#### SOURCE INFORMATION

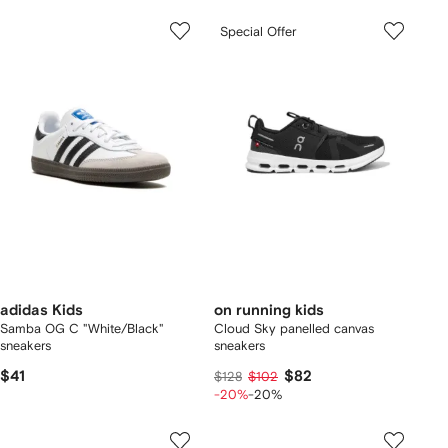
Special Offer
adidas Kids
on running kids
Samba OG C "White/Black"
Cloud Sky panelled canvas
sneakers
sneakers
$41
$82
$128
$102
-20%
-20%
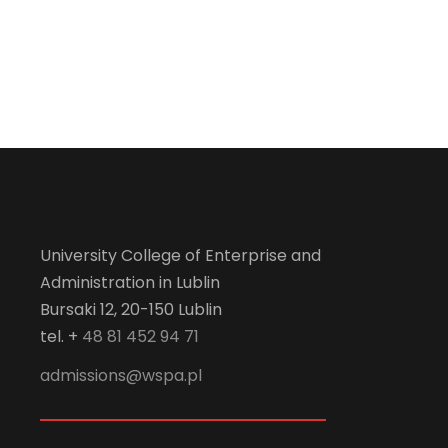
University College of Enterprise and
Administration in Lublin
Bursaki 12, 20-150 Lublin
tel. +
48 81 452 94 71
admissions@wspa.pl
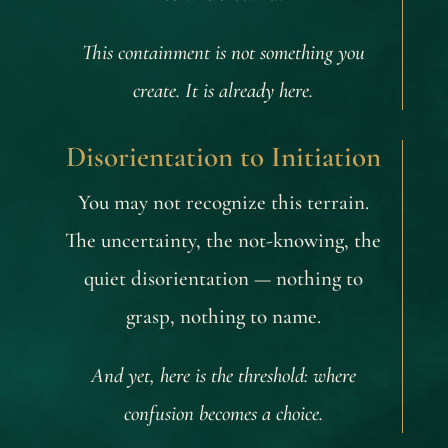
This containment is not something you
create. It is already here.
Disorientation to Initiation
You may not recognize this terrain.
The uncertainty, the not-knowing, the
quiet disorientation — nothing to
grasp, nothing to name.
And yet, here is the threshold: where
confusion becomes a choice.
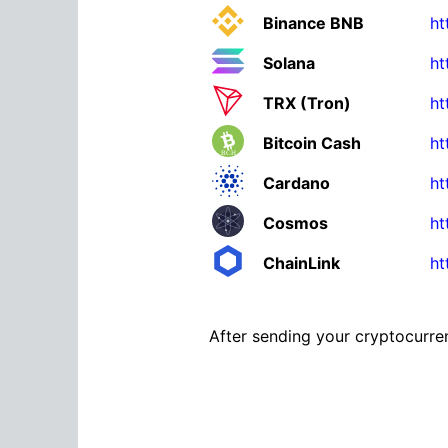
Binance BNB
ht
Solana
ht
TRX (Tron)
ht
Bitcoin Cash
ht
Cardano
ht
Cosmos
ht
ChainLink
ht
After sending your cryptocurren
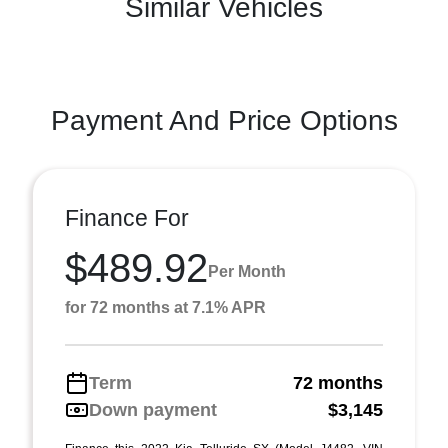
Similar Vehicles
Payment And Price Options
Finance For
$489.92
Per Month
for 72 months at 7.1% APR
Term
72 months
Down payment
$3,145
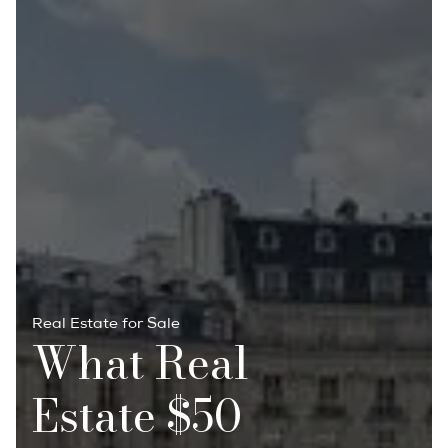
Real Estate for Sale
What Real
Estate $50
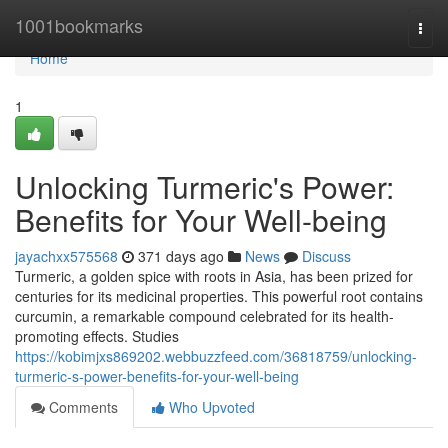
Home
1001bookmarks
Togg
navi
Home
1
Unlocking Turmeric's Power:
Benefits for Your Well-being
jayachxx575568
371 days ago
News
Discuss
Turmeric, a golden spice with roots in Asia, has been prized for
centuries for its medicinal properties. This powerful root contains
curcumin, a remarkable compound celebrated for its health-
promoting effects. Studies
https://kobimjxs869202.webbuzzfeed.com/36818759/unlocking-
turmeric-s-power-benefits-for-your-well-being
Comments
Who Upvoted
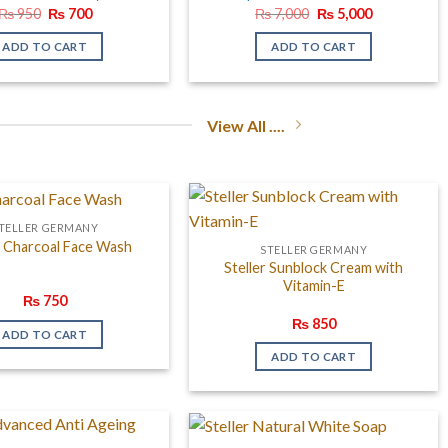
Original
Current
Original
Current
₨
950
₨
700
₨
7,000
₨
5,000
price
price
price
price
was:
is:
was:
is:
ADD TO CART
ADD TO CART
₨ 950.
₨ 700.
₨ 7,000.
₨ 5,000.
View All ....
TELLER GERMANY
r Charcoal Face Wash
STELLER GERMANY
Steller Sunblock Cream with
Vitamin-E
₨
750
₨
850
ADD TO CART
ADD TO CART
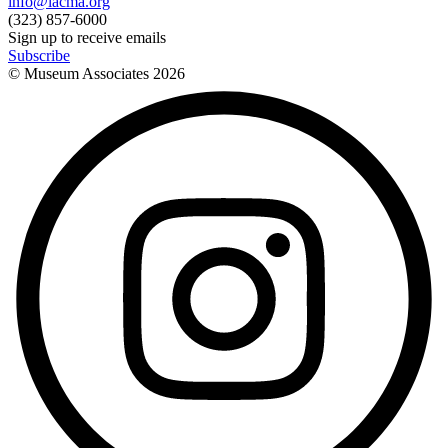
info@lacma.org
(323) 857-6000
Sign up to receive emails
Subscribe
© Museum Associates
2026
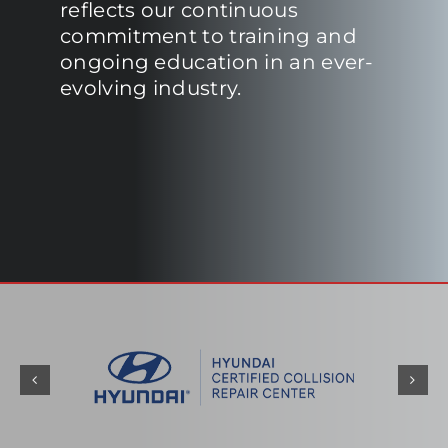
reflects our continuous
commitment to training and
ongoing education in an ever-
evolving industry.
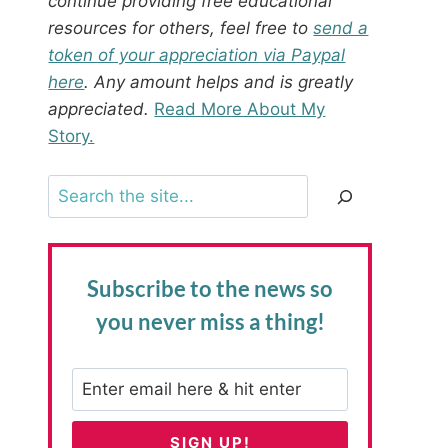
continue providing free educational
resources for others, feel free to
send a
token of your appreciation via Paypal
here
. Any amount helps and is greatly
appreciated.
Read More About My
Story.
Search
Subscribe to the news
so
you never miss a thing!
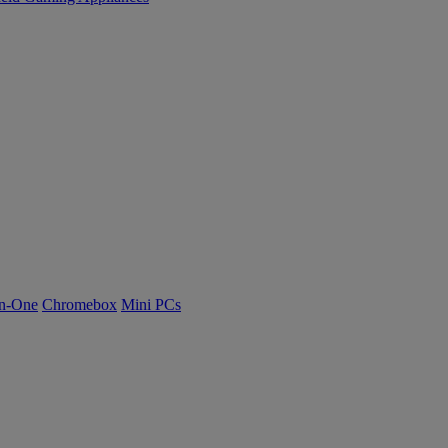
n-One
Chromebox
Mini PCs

########
#### SOURCE INFORMATION

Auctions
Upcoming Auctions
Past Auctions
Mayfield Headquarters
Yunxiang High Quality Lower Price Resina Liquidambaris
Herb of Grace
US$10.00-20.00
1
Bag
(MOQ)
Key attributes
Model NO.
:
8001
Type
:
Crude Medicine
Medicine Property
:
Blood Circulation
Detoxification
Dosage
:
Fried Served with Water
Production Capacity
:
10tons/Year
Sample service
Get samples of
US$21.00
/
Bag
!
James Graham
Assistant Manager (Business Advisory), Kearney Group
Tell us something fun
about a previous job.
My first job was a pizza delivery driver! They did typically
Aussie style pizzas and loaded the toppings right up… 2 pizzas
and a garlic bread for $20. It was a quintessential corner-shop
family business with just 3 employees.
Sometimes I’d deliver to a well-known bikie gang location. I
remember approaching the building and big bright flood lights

########
#### SOURCE INFORMATION

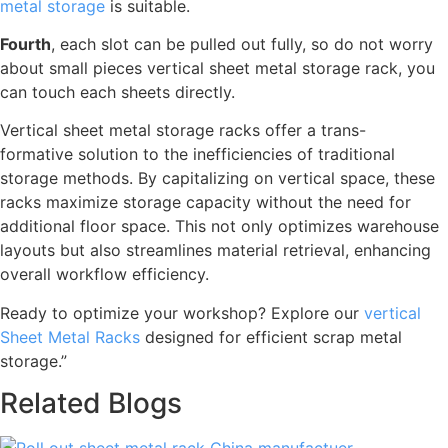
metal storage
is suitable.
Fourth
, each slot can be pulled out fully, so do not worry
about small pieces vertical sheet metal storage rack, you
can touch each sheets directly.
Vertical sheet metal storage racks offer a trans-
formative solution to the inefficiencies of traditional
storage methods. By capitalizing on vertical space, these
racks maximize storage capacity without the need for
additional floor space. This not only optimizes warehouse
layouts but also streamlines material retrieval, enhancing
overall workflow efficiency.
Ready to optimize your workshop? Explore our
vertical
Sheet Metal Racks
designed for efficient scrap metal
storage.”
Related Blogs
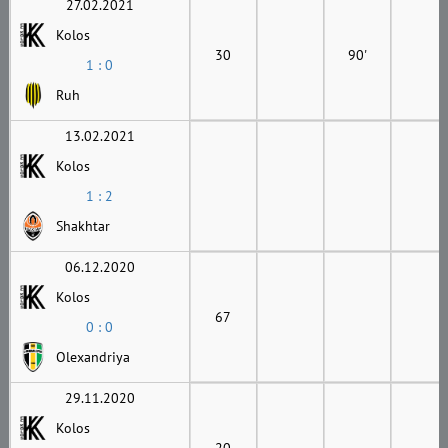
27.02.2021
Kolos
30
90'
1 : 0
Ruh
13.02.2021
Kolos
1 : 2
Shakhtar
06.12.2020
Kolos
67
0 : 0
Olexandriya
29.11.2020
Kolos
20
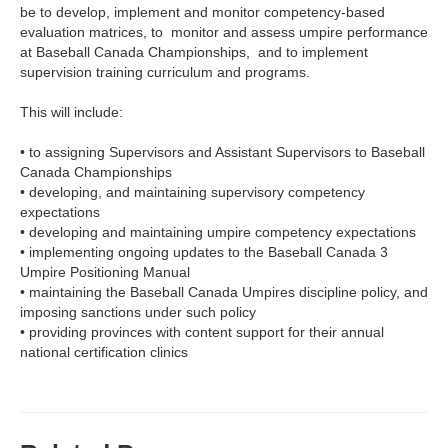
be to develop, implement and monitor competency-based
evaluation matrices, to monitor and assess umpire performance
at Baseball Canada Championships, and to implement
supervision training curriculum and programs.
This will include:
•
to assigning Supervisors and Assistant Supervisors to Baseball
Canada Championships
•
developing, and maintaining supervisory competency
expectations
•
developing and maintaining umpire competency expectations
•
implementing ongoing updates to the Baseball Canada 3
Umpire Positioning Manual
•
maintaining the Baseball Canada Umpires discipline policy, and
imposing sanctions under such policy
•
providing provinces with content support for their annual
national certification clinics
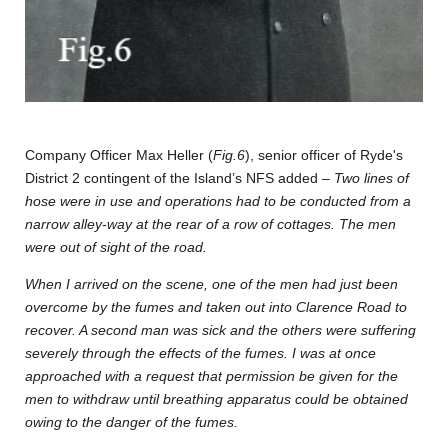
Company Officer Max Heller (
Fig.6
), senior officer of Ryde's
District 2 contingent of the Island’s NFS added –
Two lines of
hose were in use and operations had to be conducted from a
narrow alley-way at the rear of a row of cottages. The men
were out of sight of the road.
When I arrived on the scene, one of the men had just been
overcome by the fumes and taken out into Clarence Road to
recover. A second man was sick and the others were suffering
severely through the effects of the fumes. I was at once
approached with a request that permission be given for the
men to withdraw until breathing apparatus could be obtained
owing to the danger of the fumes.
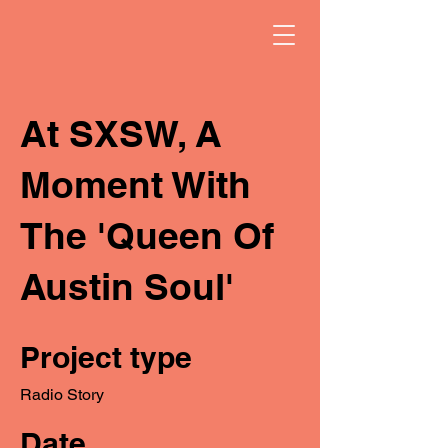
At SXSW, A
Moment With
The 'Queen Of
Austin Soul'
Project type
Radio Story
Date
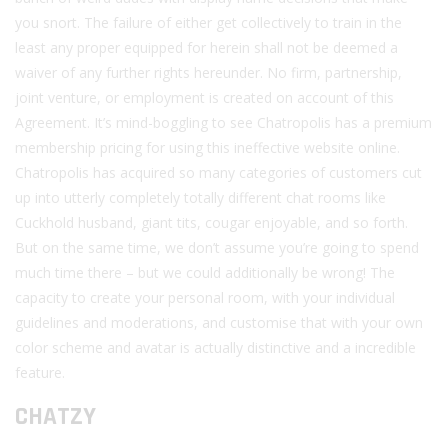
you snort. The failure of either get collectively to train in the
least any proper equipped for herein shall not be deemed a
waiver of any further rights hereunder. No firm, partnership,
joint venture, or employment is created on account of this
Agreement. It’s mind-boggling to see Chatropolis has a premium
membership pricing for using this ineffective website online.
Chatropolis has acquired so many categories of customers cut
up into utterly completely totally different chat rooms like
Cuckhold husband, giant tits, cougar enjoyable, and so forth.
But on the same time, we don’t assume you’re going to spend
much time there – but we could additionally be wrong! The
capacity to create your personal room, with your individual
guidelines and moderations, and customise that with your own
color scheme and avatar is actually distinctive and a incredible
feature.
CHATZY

########

**THE PROBLEM**
Wherever the word "maintaining" turns up in the records, copy out the line it is on.

**RESPONSE TO THE EXERCISE**
developing, and maintaining supervisory competency
developing and maintaining umpire competency expectations
maintaining the Baseball Canada Umpires discipline policy, and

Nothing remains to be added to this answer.